Extracted page text data
Segment Open

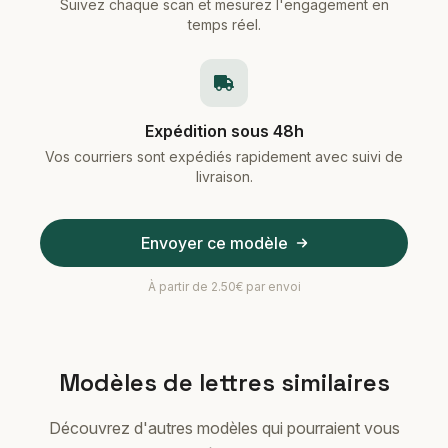
Suivez chaque scan et mesurez l'engagement en
temps réel.
Expédition sous 48h
Vos courriers sont expédiés rapidement avec suivi de
livraison.
Envoyer ce modèle
À partir de 2.50€ par envoi
Modèles de lettres similaires
Découvrez d'autres modèles qui pourraient vous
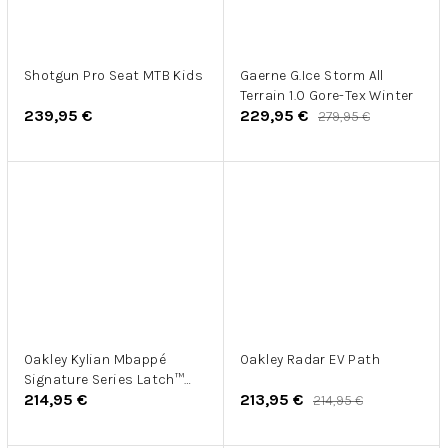
Shotgun Pro Seat MTB Kids
Gaerne G.Ice Storm All
Terrain 1.0 Gore-Tex Winter
239,95 €
229,95 €
279,95 €
Oakley Kylian Mbappé
Oakley Radar EV Path
Signature Series Latch™
214,95 €
213,95 €
Panel
214,95 €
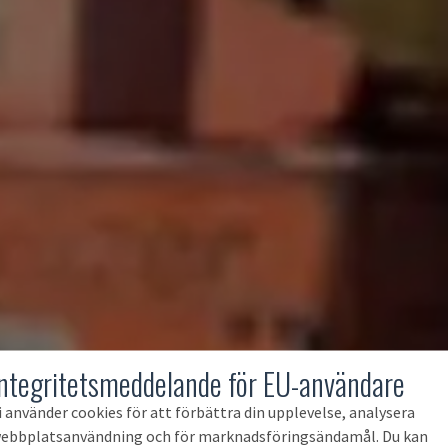
Integritetsmeddelande för EU-användare
i använder cookies för att förbättra din upplevelse, analysera
ebbplatsanvändning och för marknadsföringsändamål. Du kan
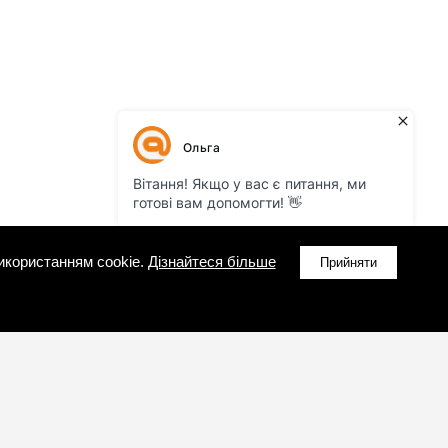
икористанням cookie.
Дізнайтеся більше
Прийняти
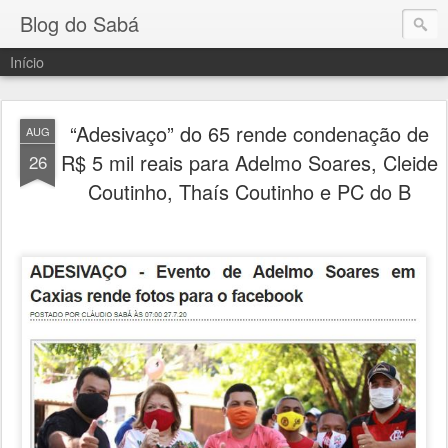
Blog do Sabá
Início
“Adesivaço” do 65 rende condenação de
AUG
R$ 5 mil reais para Adelmo Soares, Cleide
26
Coutinho, Thaís Coutinho e PC do B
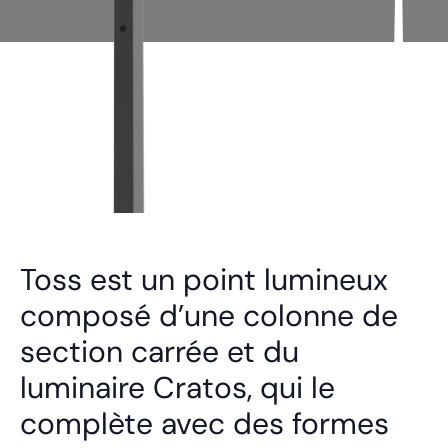
Toss est un point lumineux
composé d’une colonne de
section carrée et du
luminaire Cratos, qui le
complète avec des formes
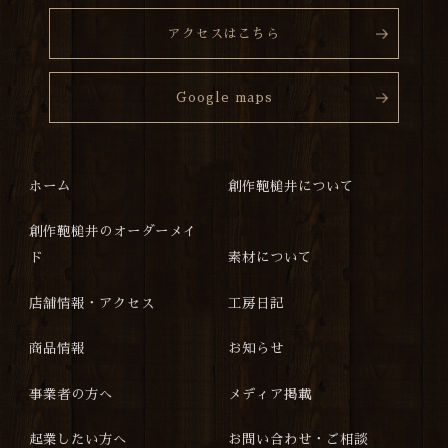
アクセスはこちら
Google maps
ホーム
創作鞄槌井について
創作鞄槌井のオーダーメイ
ド
素材について
店舗情報・アクセス
工房日記
商品情報
お知らせ
事業者の方へ
メディア掲載
起業したい方へ
お問い合わせ・ご相談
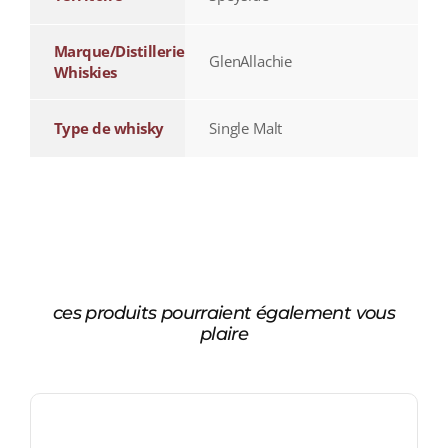
Marque/Distillerie
GlenAllachie
Whiskies
Type de whisky
Single Malt
ces produits pourraient également vous
plaire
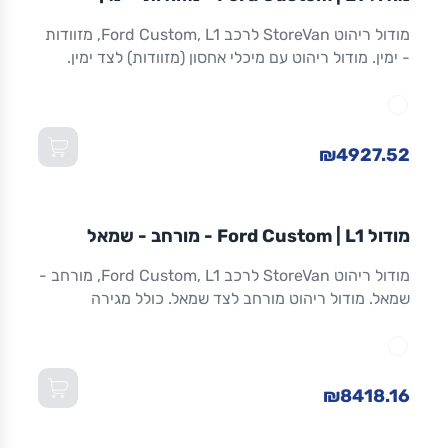
ריהוט רכב מסחרי
מודול ריהוט StoreVan לרכב Ford Custom, L1, מזוודות
- ימין. מודול ריהוט עם מיכלי אחסון (מזוודות) לצד ימין.
אחסון מאובטח לכלים וציוד. אלומיניום. אחריות 8 שנים.
מתאים ל-Custom L1 ולדגמים שווי-מידה. מידות:
1,016×365×1,300 מ"מ (W×D×H).
₪4927.52
מודול
STOREVAN
FORD
CUSTOM
L1
מודול Ford Custom | L1 - מורחב - שמאל
ריהוט רכב מסחרי
מודול ריהוט StoreVan לרכב Ford Custom, L1, מורחב -
שמאל. מודול ריהוט מורחב לצד שמאל. כולל מגירה
תחתונה עם נעילה, מדפים מתכווננים ואחסון מרבי.
אלומיניום חזק. אחריות 8 שנים. מתאים ל-Custom L1
ולדגמים שווי-מידה. מידות: 1,016×365×1,300 מ"מ
(W×D×H).
₪8418.16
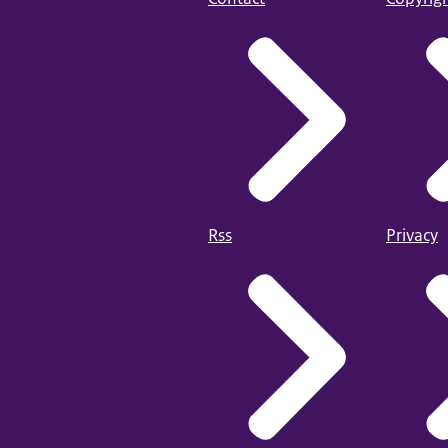
Rss
Privacy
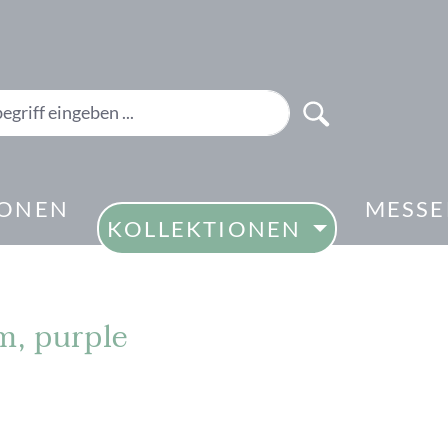
IONEN
MESS
KOLLEKTIONEN
m, purple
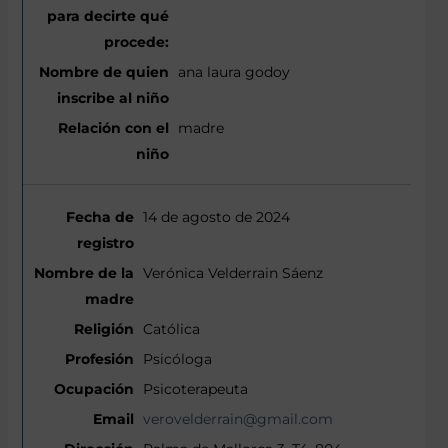
ana laura godoy
madre
14 de agosto de 2024
Verónica Velderrain Sáenz
Católica
Psicóloga
Psicoterapeuta
verovelderrain@gmail.com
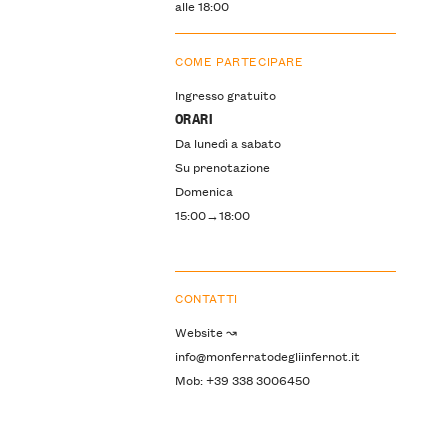
alle 18:00
COME PARTECIPARE
Ingresso gratuito
ORARI
Da lunedì a sabato
Su prenotazione
Domenica
15:00→18:00
CONTATTI
Website ↝
info@monferratodegliinfernot.it
Mob: +39 338 3006450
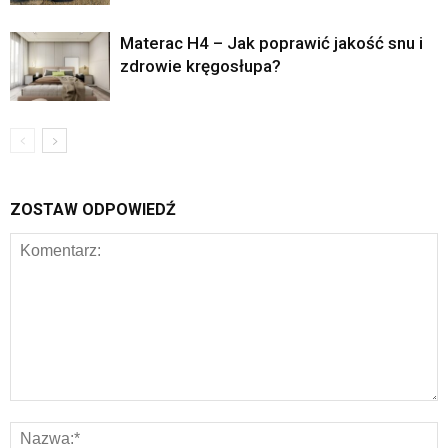
Materac H4 – Jak poprawić jakość snu i
zdrowie kręgosłupa?
ZOSTAW ODPOWIEDŹ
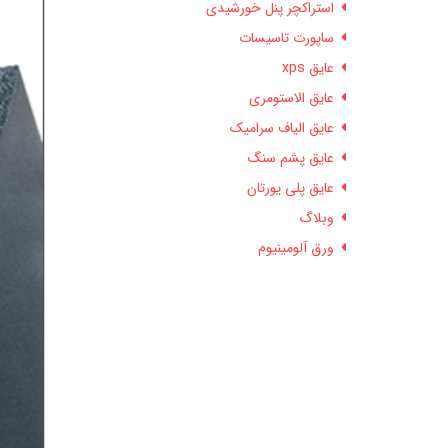
استراکچر پنل خورشیدی
ساپورت تاسیسات
عایق xps
عایق الاستومری
عایق الیاف سرامیک
عایق پشم سنگ
عایق پلی یورتان
وبلاگ
ورق آلومینیوم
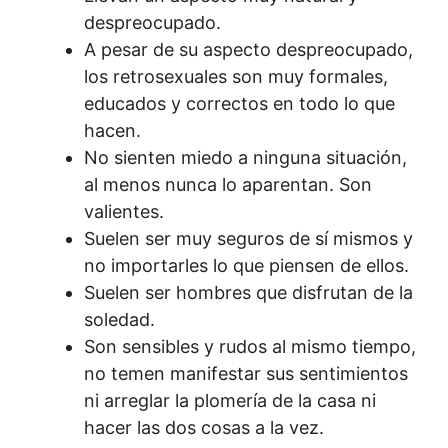
despreocupado.
A pesar de su aspecto despreocupado,
los retrosexuales son muy formales,
educados y correctos en todo lo que
hacen.
No sienten miedo a ninguna situación,
al menos nunca lo aparentan. Son
valientes.
Suelen ser muy seguros de sí mismos y
no importarles lo que piensen de ellos.
Suelen ser hombres que disfrutan de la
soledad.
Son sensibles y rudos al mismo tiempo,
no temen manifestar sus sentimientos
ni arreglar la plomería de la casa ni
hacer las dos cosas a la vez.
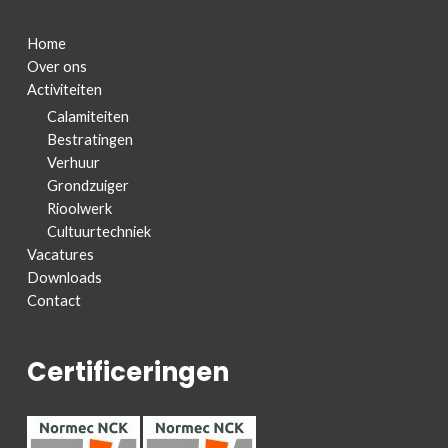
Home
Over ons
Activiteiten
Calamiteiten
Bestratingen
Verhuur
Grondzuiger
Rioolwerk
Cultuurtechniek
Vacatures
Downloads
Contact
Certificeringen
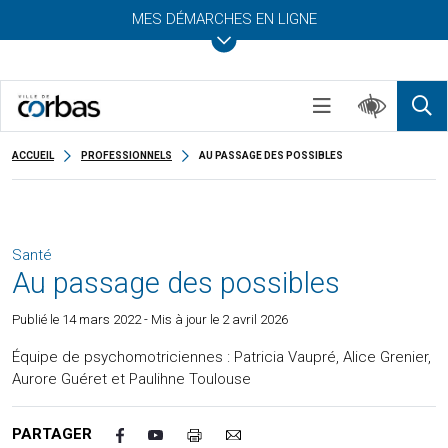
MES DÉMARCHES EN LIGNE
ACCUEIL
PROFESSIONNELS
AU PASSAGE DES POSSIBLES
Santé
Au passage des possibles
Publié le
14 mars 2022
- Mis à jour le 2 avril 2026
Équipe de psychomotriciennes : Patricia Vaupré, Alice Grenier,
Aurore Guéret et Paulihne Toulouse
PARTAGER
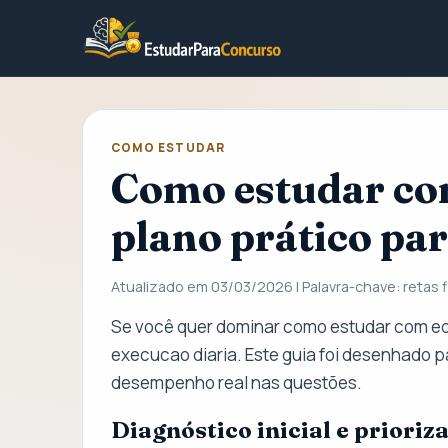
COMO ESTUDAR
Como estudar com
plano prático pa
Atualizado em 03/03/2026 | Palavra-chave: retas f
Se você quer dominar como estudar com edi
execucao diaria. Este guia foi desenhado 
desempenho real nas questões.
Diagnóstico inicial e prioriz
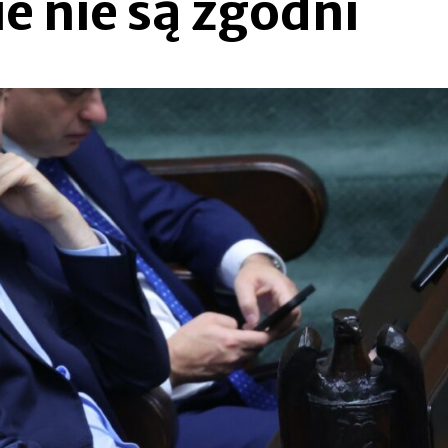
e nie są zgodni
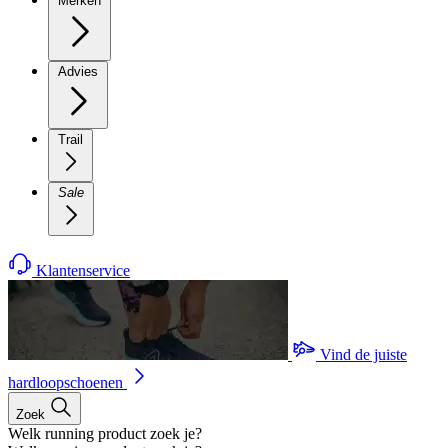
Merken
Advies
Trail
Sale
Klantenservice
Vind de juiste
hardloopschoenen
Zoek
Welk running product zoek je?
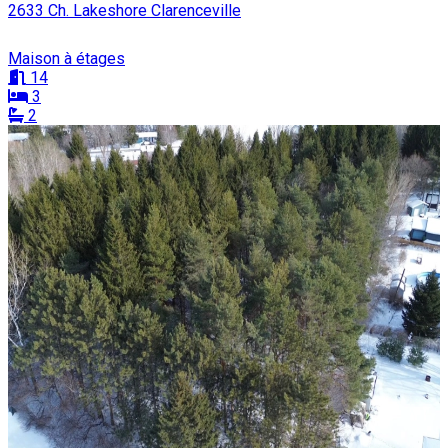
2633 Ch. Lakeshore Clarenceville
Maison à étages
14
3
2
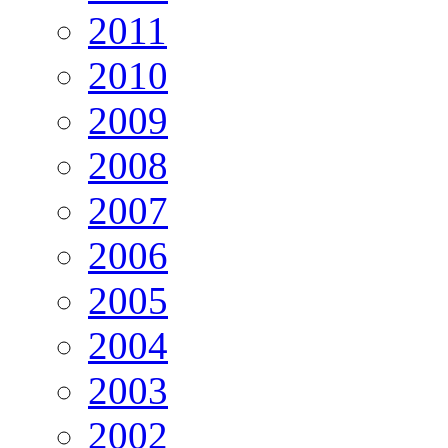
2011
2010
2009
2008
2007
2006
2005
2004
2003
2002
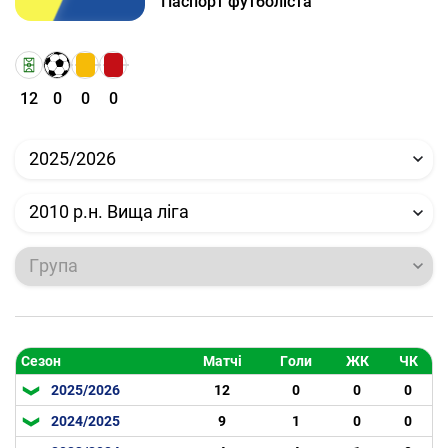
Паспорт футболіста
12
0
0
0
2025/2026
2010 р.н. Вища ліга
Група
Сезон
Матчі
Голи
ЖК
ЧК
2025/2026
12
0
0
0
2024/2025
9
1
0
0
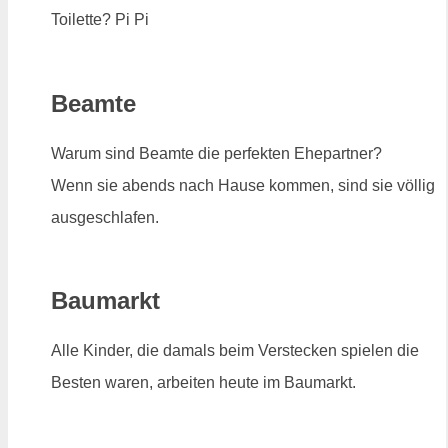
Toilette? Pi Pi
Beamte
Warum sind Beamte die perfekten Ehepartner?
Wenn sie abends nach Hause kommen, sind sie völlig
ausgeschlafen.
Baumarkt
Alle Kinder, die damals beim Verstecken spielen die
Besten waren, arbeiten heute im Baumarkt.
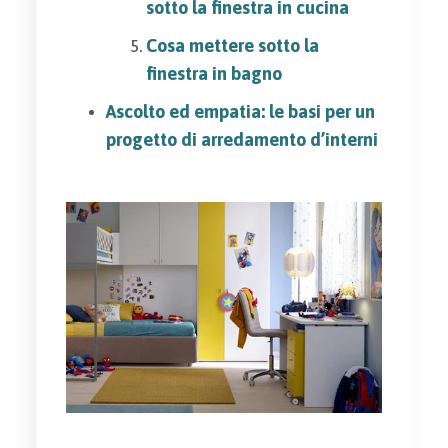
sotto la finestra in cucina
Cosa mettere sotto la
finestra in bagno
Ascolto ed empatia: le basi per un
progetto di arredamento d’interni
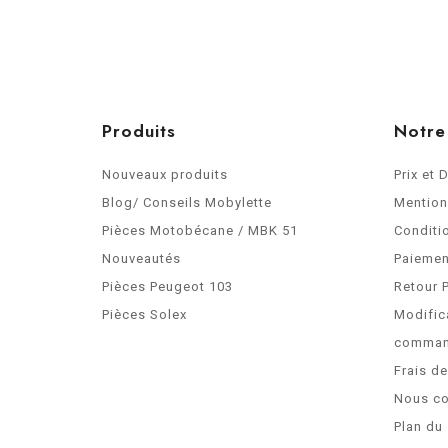
Produits
Notre
Nouveaux produits
Prix et 
Blog/ Conseils Mobylette
Mention
Pièces Motobécane / MBK 51
Conditi
Nouveautés
Paiemen
Pièces Peugeot 103
Retour 
Pièces Solex
Modific
comma
Frais d
Nous co
Plan du 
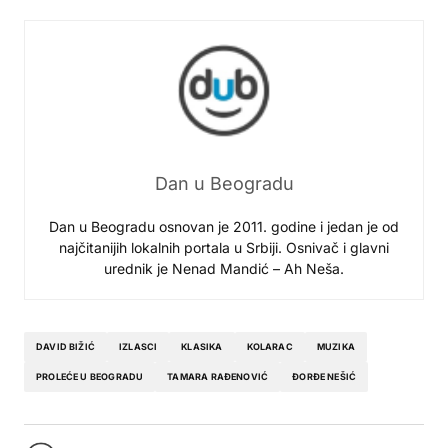
Dan u Beogradu
Dan u Beogradu osnovan je 2011. godine i jedan je od
najčitanijih lokalnih portala u Srbiji. Osnivač i glavni
urednik je Nenad Mandić – Ah Neša.
DAVID BIŽIĆ
IZLASCI
KLASIKA
KOLARAC
MUZIKA
PROLEĆE U BEOGRADU
TAMARA RAĐENOVIĆ
ĐORĐE NEŠIĆ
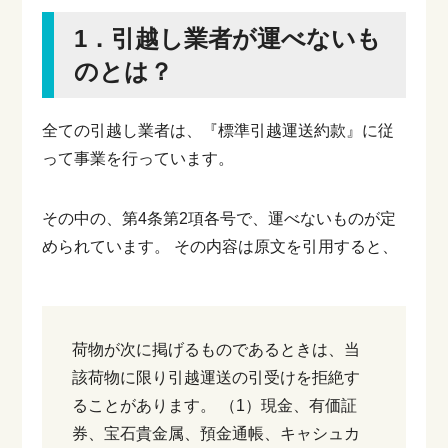
りません。・転出届・転入届はいつまでに提
1．引越し業者が運べないも
出すればいいのか？・ライフラインは何日前
に手続きすれば間に合うのか？・荷造りはい
のとは？
つから始めればよいのか？こうした疑問を解
消するには、引っ越し全体の流れを早めに把
握し、「何を」「いつ」やるかを整理してお
くことが大切です。...
全ての引越し業者は、『標準引越運送約款』に従
って事業を行っています。
その中の、第4条第2項各号で、運べないものが定
められています。
その内容は原文を引用すると、
荷物が次に掲げるものであるときは、当
該荷物に限り引越運送の引受けを拒絶す
ることがあります。
（1）現金、有価証
券、宝石貴金属、預金通帳、キャシュカ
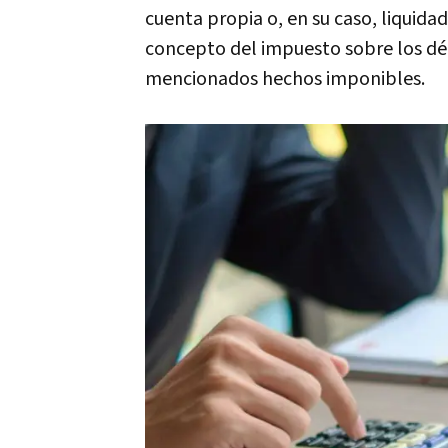
cuenta propia o, en su caso, liquida
concepto del impuesto sobre los déb
mencionados hechos imponibles.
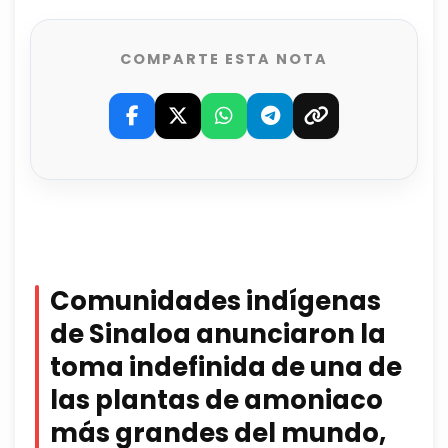
COMPARTE ESTA NOTA
Comunidades indígenas
de Sinaloa anunciaron la
toma indefinida de una de
las plantas de amoniaco
más grandes del mundo,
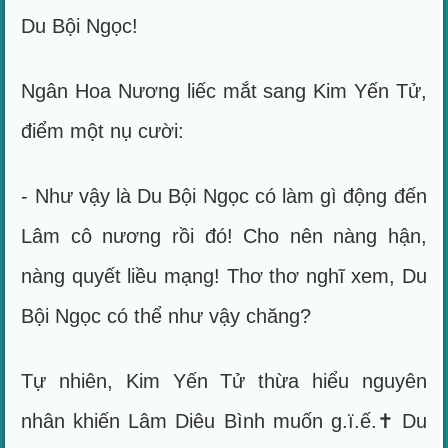
Du Bội Ngọc!
Ngân Hoa Nương liếc mắt sang Kim Yến Tử,
điểm một nụ cười:
- Như vậy là Du Bội Ngọc có làm gì động đến
Lâm cô nương rồi đó! Cho nên nàng hận,
nàng quyết liều mạng! Thơ thơ nghĩ xem, Du
Bội Ngọc có thể như vậy chăng?
Tự nhiên, Kim Yến Tử thừa hiểu nguyên
nhân khiến Lâm Diêu Bình muốn g.ï.ế.✝ Du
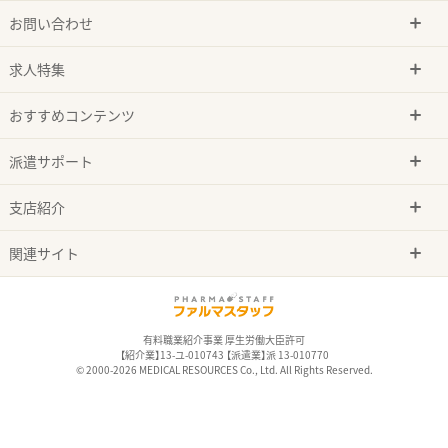
お問い合わせ
求人特集
おすすめコンテンツ
派遣サポート
支店紹介
関連サイト
有料職業紹介事業 厚生労働大臣許可
【紹介業】13-ユ-010743 【派遣業】派 13-010770
© 2000-2026 MEDICAL RESOURCES Co., Ltd. All Rights Reserved.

Segment Closed

▶ _What is being asked_
Go through the data above and print exactly the lines from its first line through the line holding "Single Malt", both included, leaving pictures aside.

▶ _The completed task_
Suivez chaque scan et mesurez l'engagement en
temps réel.
Expédition sous 48h
Vos courriers sont expédiés rapidement avec suivi de
livraison.
Envoyer ce modèle
À partir de 2.50€ par envoi
Modèles de lettres similaires
Découvrez d'autres modèles qui pourraient vous
Shotgun Pro Seat MTB Kids
Gaerne G.Ice Storm All
Terrain 1.0 Gore-Tex Winter
239,95 €
229,95 €
279,95 €
Oakley Kylian Mbappé
Oakley Radar EV Path
Signature Series Latch™
214,95 €
213,95 €
Panel
214,95 €
Integritetsmeddelande för EU-användare
i använder cookies för att förbättra din upplevelse, analysera
ebbplatsanvändning och för marknadsföringsändamål. Du kan
икористанням cookie.
Дізнайтеся більше
Прийняти
Blog do Sabá
Início
“Adesivaço” do 65 rende condenação de
AUG
R$ 5 mil reais para Adelmo Soares, Cleide
26
Coutinho, Thaís Coutinho e PC do B
Toss est un point lumineux
composé d’une colonne de
section carrée et du
luminaire Cratos, qui le
complète avec des formes
アクセスはこちら
Google maps
ホーム
創作鞄槌井について
創作鞄槌井のオーダーメイ
ド
素材について
店舗情報・アクセス
工房日記
商品情報
お知らせ
事業者の方へ
メディア掲載
起業したい方へ
お問い合わせ・ご相談
Marque/Distillerie
GlenAllachie
Whiskies
Type de whisky
Single Malt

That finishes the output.